--- Aim of the task ---
Every line of the material is to be quoted verbatim, minus the pictures.

--- Dataset records ---
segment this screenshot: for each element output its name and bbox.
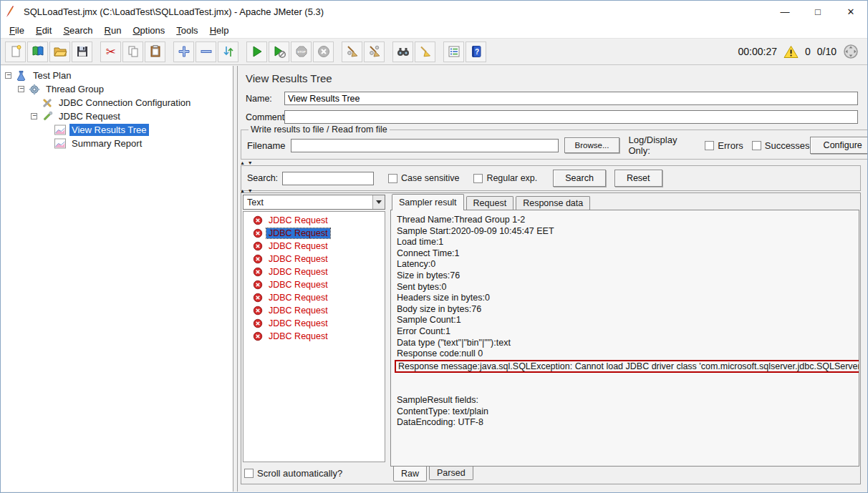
start-no-timers-button[interactable]: [269, 42, 289, 62]
filename-input[interactable]: [291, 139, 558, 152]
collapse-expander-icon[interactable]: [31, 113, 37, 119]
toggle-arrows-icon: [221, 44, 236, 59]
result-item[interactable]: JDBC Request: [243, 278, 385, 291]
paste-button[interactable]: [145, 42, 165, 62]
test-plan-flask-icon: [15, 70, 27, 82]
sampler-result-line: Error Count:1: [397, 326, 853, 338]
error-icon: [253, 254, 263, 264]
result-tab[interactable]: Sampler result: [392, 194, 464, 210]
new-file-button[interactable]: [5, 42, 26, 62]
start-button[interactable]: [246, 42, 267, 62]
cut-scissors-icon: ✂: [105, 46, 115, 58]
view-selector-value: Text: [243, 197, 372, 208]
search-button[interactable]: Search: [553, 170, 606, 187]
close-button[interactable]: ✕: [834, 1, 867, 22]
tree-item-summary-report[interactable]: Summary Report: [1, 137, 233, 150]
shutdown-button[interactable]: [313, 42, 334, 62]
function-helper-button[interactable]: [443, 42, 464, 62]
tree-item-thread-group[interactable]: Thread Group: [1, 82, 233, 96]
tree-item-test-plan[interactable]: Test Plan: [1, 69, 233, 82]
menu-item[interactable]: Search: [57, 24, 98, 37]
sampler-result-line: Body size in bytes:76: [397, 304, 853, 316]
comments-input[interactable]: [284, 110, 858, 124]
reset-button[interactable]: Reset: [614, 170, 662, 187]
write-results-legend: Write results to file / Read from file: [249, 125, 390, 135]
maximize-button[interactable]: □: [801, 1, 834, 22]
warning-triangle-icon[interactable]: [783, 45, 799, 59]
clear-button[interactable]: [342, 42, 362, 62]
error-icon: [253, 331, 263, 341]
configure-button[interactable]: Configure: [810, 137, 868, 154]
search-reset-brush-icon: [418, 44, 433, 59]
results-list-panel: Text JDBC Request JDBC Request JDBC Requ…: [241, 193, 388, 484]
render-mode-tab[interactable]: Raw: [393, 466, 427, 482]
search-label: Search:: [247, 173, 278, 183]
result-item[interactable]: JDBC Request: [243, 227, 385, 240]
regular-exp-checkbox[interactable]: [473, 174, 483, 183]
successes-checkbox[interactable]: [752, 141, 761, 150]
menu-item[interactable]: Edit: [30, 24, 57, 37]
remote-start-icon[interactable]: [843, 44, 859, 59]
name-label: Name:: [246, 94, 272, 104]
result-item[interactable]: JDBC Request: [243, 214, 385, 227]
templates-button[interactable]: [27, 42, 48, 62]
collapse-expander-icon[interactable]: [18, 86, 24, 92]
error-icon: [253, 306, 263, 316]
tree-item-jdbc-request[interactable]: JDBC Request: [1, 109, 233, 123]
menu-item[interactable]: Help: [204, 24, 235, 37]
clear-all-broom-icon: [367, 44, 382, 59]
help-book-icon: ?: [469, 44, 483, 59]
menu-item[interactable]: Options: [127, 24, 170, 37]
tree-item-view-results-tree[interactable]: View Results Tree: [1, 123, 233, 137]
render-mode-tab[interactable]: Parsed: [429, 467, 473, 480]
result-item[interactable]: JDBC Request: [243, 253, 385, 265]
open-file-button[interactable]: [49, 42, 70, 62]
result-item[interactable]: JDBC Request: [243, 317, 385, 330]
dropdown-button[interactable]: [372, 195, 385, 209]
split-handle-icon[interactable]: ▲ ▼: [240, 160, 254, 165]
errors-checkbox[interactable]: [705, 141, 714, 150]
minimize-button[interactable]: —: [768, 1, 801, 22]
error-icon: [253, 215, 263, 225]
browse-button[interactable]: Browse...: [564, 137, 620, 153]
scroll-automatically-checkbox[interactable]: [244, 469, 254, 478]
sampler-result-line: Sample Start:2020-09-09 10:45:47 EET: [397, 226, 853, 238]
menu-item[interactable]: Tools: [170, 24, 203, 37]
result-item[interactable]: JDBC Request: [243, 304, 385, 317]
result-item[interactable]: JDBC Request: [243, 240, 385, 253]
expand-all-button[interactable]: [173, 42, 194, 62]
search-input[interactable]: [282, 172, 374, 185]
active-threads-count: 0/10: [817, 46, 836, 57]
menu-item[interactable]: File: [4, 24, 30, 37]
result-item[interactable]: JDBC Request: [243, 330, 385, 343]
result-tab[interactable]: Response data: [516, 196, 590, 210]
case-sensitive-checkbox[interactable]: [388, 174, 397, 183]
cut-button[interactable]: ✂: [100, 42, 121, 62]
name-input[interactable]: [284, 92, 858, 105]
menu-bar: FileEditSearchRunOptionsToolsHelp: [1, 22, 867, 39]
stop-button[interactable]: STOP: [291, 42, 312, 62]
copy-button[interactable]: [122, 42, 143, 62]
search-toolbar-button[interactable]: [392, 42, 413, 62]
clear-all-button[interactable]: [364, 42, 385, 62]
save-button[interactable]: [72, 42, 92, 62]
error-icon: [253, 241, 263, 251]
result-tab[interactable]: Request: [466, 196, 514, 210]
toggle-button[interactable]: [218, 42, 238, 62]
result-item[interactable]: JDBC Request: [243, 265, 385, 278]
help-button[interactable]: ?: [466, 42, 486, 62]
sampler-result-line: Size in bytes:76: [397, 270, 853, 282]
collapse-expander-icon[interactable]: [5, 72, 11, 79]
menu-item[interactable]: Run: [99, 24, 127, 37]
sampler-result-line: ContentType: text/plain: [397, 406, 853, 418]
dropper-icon: [41, 111, 53, 122]
search-section: Search: Case sensitive Regular exp. Sear…: [241, 165, 861, 191]
result-tabs: Sampler resultRequestResponse data: [392, 194, 592, 210]
collapse-all-button[interactable]: [196, 42, 216, 62]
view-selector-dropdown[interactable]: Text: [243, 195, 385, 210]
plus-icon: [177, 44, 191, 59]
tree-item-jdbc-connection-configuration[interactable]: JDBC Connection Configuration: [1, 96, 233, 109]
search-reset-toolbar-button[interactable]: [415, 42, 435, 62]
shutdown-x-icon: [317, 44, 331, 59]
result-item[interactable]: JDBC Request: [243, 291, 385, 304]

--- Response for this exercise ---
segment this screenshot: for each element output its name and bbox.
start-no-timers-button[interactable]: [269, 42, 289, 62]
filename-input[interactable]: [291, 139, 558, 152]
collapse-expander-icon[interactable]: [31, 113, 37, 119]
toggle-arrows-icon: [221, 44, 236, 59]
result-item[interactable]: JDBC Request: [243, 278, 385, 291]
paste-button[interactable]: [145, 42, 165, 62]
test-plan-flask-icon: [15, 70, 27, 82]
sampler-result-line: Error Count:1: [397, 326, 853, 338]
error-icon: [253, 254, 263, 264]
result-tab[interactable]: Sampler result: [392, 194, 464, 210]
new-file-button[interactable]: [5, 42, 26, 62]
start-button[interactable]: [246, 42, 267, 62]
cut-scissors-icon: ✂: [105, 46, 115, 58]
view-selector-value: Text: [243, 197, 372, 208]
search-button[interactable]: Search: [553, 170, 606, 187]
close-button[interactable]: ✕: [834, 1, 867, 22]
tree-item-summary-report[interactable]: Summary Report: [1, 137, 233, 150]
shutdown-button[interactable]: [313, 42, 334, 62]
function-helper-button[interactable]: [443, 42, 464, 62]
tree-item-thread-group[interactable]: Thread Group: [1, 82, 233, 96]
tree-item-test-plan[interactable]: Test Plan: [1, 69, 233, 82]
menu-item[interactable]: Search: [57, 24, 98, 37]
sampler-result-line: Body size in bytes:76: [397, 304, 853, 316]
comments-input[interactable]: [284, 110, 858, 124]
reset-button[interactable]: Reset: [614, 170, 662, 187]
write-results-legend: Write results to file / Read from file: [249, 125, 390, 135]
maximize-button[interactable]: □: [801, 1, 834, 22]
warning-triangle-icon[interactable]: [783, 45, 799, 59]
clear-button[interactable]: [342, 42, 362, 62]
error-icon: [253, 331, 263, 341]
configure-button[interactable]: Configure: [810, 137, 868, 154]
search-reset-brush-icon: [418, 44, 433, 59]
results-list-panel: Text JDBC Request JDBC Request JDBC Requ…: [241, 193, 388, 484]
render-mode-tab[interactable]: Raw: [393, 466, 427, 482]
search-label: Search:: [247, 173, 278, 183]
result-item[interactable]: JDBC Request: [243, 227, 385, 240]
regular-exp-checkbox[interactable]: [473, 174, 483, 183]
successes-checkbox[interactable]: [752, 141, 761, 150]
menu-item[interactable]: Edit: [30, 24, 57, 37]
remote-start-icon[interactable]: [843, 44, 859, 59]
name-label: Name:: [246, 94, 272, 104]
result-item[interactable]: JDBC Request: [243, 214, 385, 227]
templates-button[interactable]: [27, 42, 48, 62]
collapse-expander-icon[interactable]: [18, 86, 24, 92]
error-icon: [253, 306, 263, 316]
tree-item-jdbc-request[interactable]: JDBC Request: [1, 109, 233, 123]
menu-item[interactable]: Help: [204, 24, 235, 37]
clear-all-broom-icon: [367, 44, 382, 59]
help-book-icon: ?: [469, 44, 483, 59]
menu-item[interactable]: Options: [127, 24, 170, 37]
tree-item-view-results-tree[interactable]: View Results Tree: [1, 123, 233, 137]
render-mode-tab[interactable]: Parsed: [429, 467, 473, 480]
result-item[interactable]: JDBC Request: [243, 253, 385, 265]
open-file-button[interactable]: [49, 42, 70, 62]
result-item[interactable]: JDBC Request: [243, 317, 385, 330]
dropdown-button[interactable]: [372, 195, 385, 209]
split-handle-icon[interactable]: ▲ ▼: [240, 160, 254, 165]
errors-checkbox[interactable]: [705, 141, 714, 150]
minimize-button[interactable]: —: [768, 1, 801, 22]
error-icon: [253, 215, 263, 225]
browse-button[interactable]: Browse...: [564, 137, 620, 153]
scroll-automatically-checkbox[interactable]: [244, 469, 254, 478]
sampler-result-line: Sample Start:2020-09-09 10:45:47 EET: [397, 226, 853, 238]
menu-item[interactable]: Tools: [170, 24, 203, 37]
result-item[interactable]: JDBC Request: [243, 304, 385, 317]
result-item[interactable]: JDBC Request: [243, 240, 385, 253]
expand-all-button[interactable]: [173, 42, 194, 62]
search-input[interactable]: [282, 172, 374, 185]
active-threads-count: 0/10: [817, 46, 836, 57]
menu-item[interactable]: File: [4, 24, 30, 37]
result-item[interactable]: JDBC Request: [243, 330, 385, 343]
result-tab[interactable]: Response data: [516, 196, 590, 210]
case-sensitive-checkbox[interactable]: [388, 174, 397, 183]
cut-button[interactable]: ✂: [100, 42, 121, 62]
name-input[interactable]: [284, 92, 858, 105]
menu-bar: FileEditSearchRunOptionsToolsHelp: [1, 22, 867, 39]
stop-button[interactable]: STOP: [291, 42, 312, 62]
copy-button[interactable]: [122, 42, 143, 62]
search-toolbar-button[interactable]: [392, 42, 413, 62]
clear-all-button[interactable]: [364, 42, 385, 62]
save-button[interactable]: [72, 42, 92, 62]
error-icon: [253, 241, 263, 251]
result-tab[interactable]: Request: [466, 196, 514, 210]
toggle-button[interactable]: [218, 42, 238, 62]
result-item[interactable]: JDBC Request: [243, 265, 385, 278]
help-button[interactable]: ?: [466, 42, 486, 62]
sampler-result-line: Size in bytes:76: [397, 270, 853, 282]
collapse-expander-icon[interactable]: [5, 72, 11, 79]
menu-item[interactable]: Run: [99, 24, 127, 37]
sampler-result-line: ContentType: text/plain: [397, 406, 853, 418]
dropper-icon: [41, 111, 53, 122]
search-section: Search: Case sensitive Regular exp. Sear…: [241, 165, 861, 191]
result-tabs: Sampler resultRequestResponse data: [392, 194, 592, 210]
collapse-all-button[interactable]: [196, 42, 216, 62]
view-selector-dropdown[interactable]: Text: [243, 195, 385, 210]
plus-icon: [177, 44, 191, 59]
tree-item-jdbc-connection-configuration[interactable]: JDBC Connection Configuration: [1, 96, 233, 109]
search-reset-toolbar-button[interactable]: [415, 42, 435, 62]
shutdown-x-icon: [317, 44, 331, 59]
result-item[interactable]: JDBC Request: [243, 291, 385, 304]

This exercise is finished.